I do not know what needs the bonus payment of NOK 1,8 billion to Statkraft employees is supposed to cover, but there must be something. Last year, when the energy prices were at their highest, the payments to so-called "other benefits" in Statkraft amounted to NOK 2,2 billion. If I add the bonus payments in 2021 of NOK 920 million, the employees of Statkraft have had their needs covered by about NOK 5 billion in the past three years.

In addition to salaries.

Five billion to personal needs.

However, bonuses are not only the result of high energy prices, which, given the size of the reward, are obviously demanding to handle.

Hard to keep interest rates down

Low interest rates and high lending rates also require special management efforts. DNB, Norway's biggest bank, had a profit of NOK 40 billion after taxes, or 16 times the tax revenues of Finnmark.

Bonuses also abound, on top of high salaries, and the total amount is about NOK 198 million, or two-thirds of the tax income of Sør-Varanger municipality, on the border with Russia.

These days, Hotel King Petter Stordalen's presence is required in the Oslo district court. He has received a tax-free dividend of NOK 800 million from one of his companies, and if the court approves, he could continue with tax-free dividends for a long time to come. The tax-free dividend is greater than the income tax of Alta municipality, a city of almost 20,000 inhabitants.

Why these comparisons?

About to divide the country in two. 

Firstly, because an ongoing debate is currently discussing how the population figures in the North, not least because of security policy reasons, are to be stabilized or even increase in the face of the Russian threat.

Secondly, because the differences between the North and the South are about to divide the country in two.

Salaries are an important driving force for most people. Salary recipients also have no opportunity for tax planning, and there is little to no reward for putting on a uniform and defending the border against the East. New statistics show that the average paycheck in Nordland county is NOK 40,000 lower than the national average.

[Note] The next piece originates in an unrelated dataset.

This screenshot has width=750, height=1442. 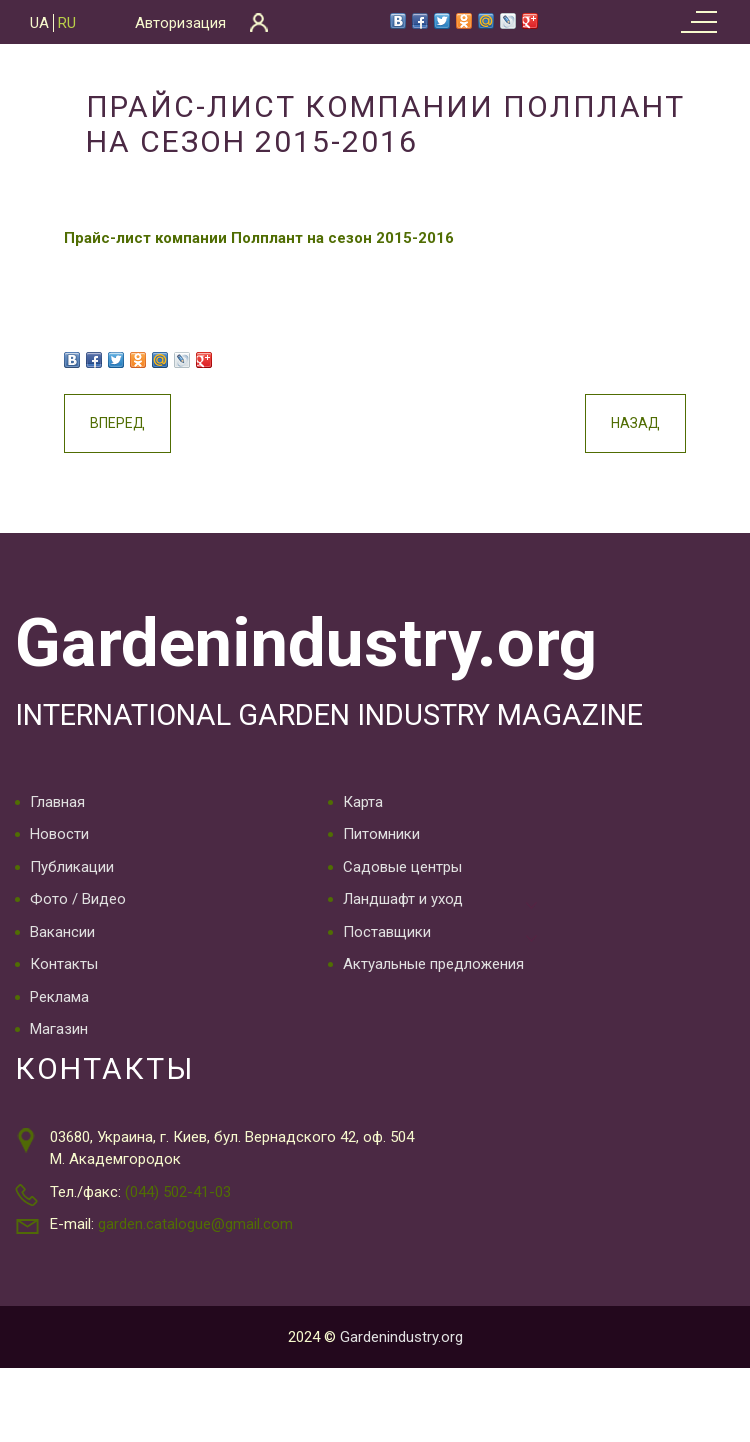 I want to click on Реклама, so click(x=59, y=995).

I do not know recent figures from Finnmark, but the difference is unlikely to be smaller. Measured against Oslo, the average paycheck in the North is NOK 230,000 lower per year.

A reasonable demand

If the state-owned Statkraft, instead of rewarding its employees bonuses, had payed its profits to the state, we could easily have removed both the county and municipal taxes in Finnmark. The net salary would still be lower than in Oslo, but it might have helped halt the population flow southward. We are unlikely to succeed in luring the bonus grafters in the banking and energy sector northward anyway.

More fun to scare Oslo people.

It will probably always be more fun to scare half of Oslo with private fireworks for property baron Christian Ringnes' 70th birthday than to fire off rockets on the Finnmark plains.

In the North, we could score some demagogic points from those who aggressively defend salary and bonus development, which threatens to undermine the harmonious image of Norway.

"We must be competitive but not wage-leading," the bosses tell the bonus hunters, whether they work in a state-owned company or a company looking for state subsidies.

A reasonable demand, perhaps, also from us who live in the North.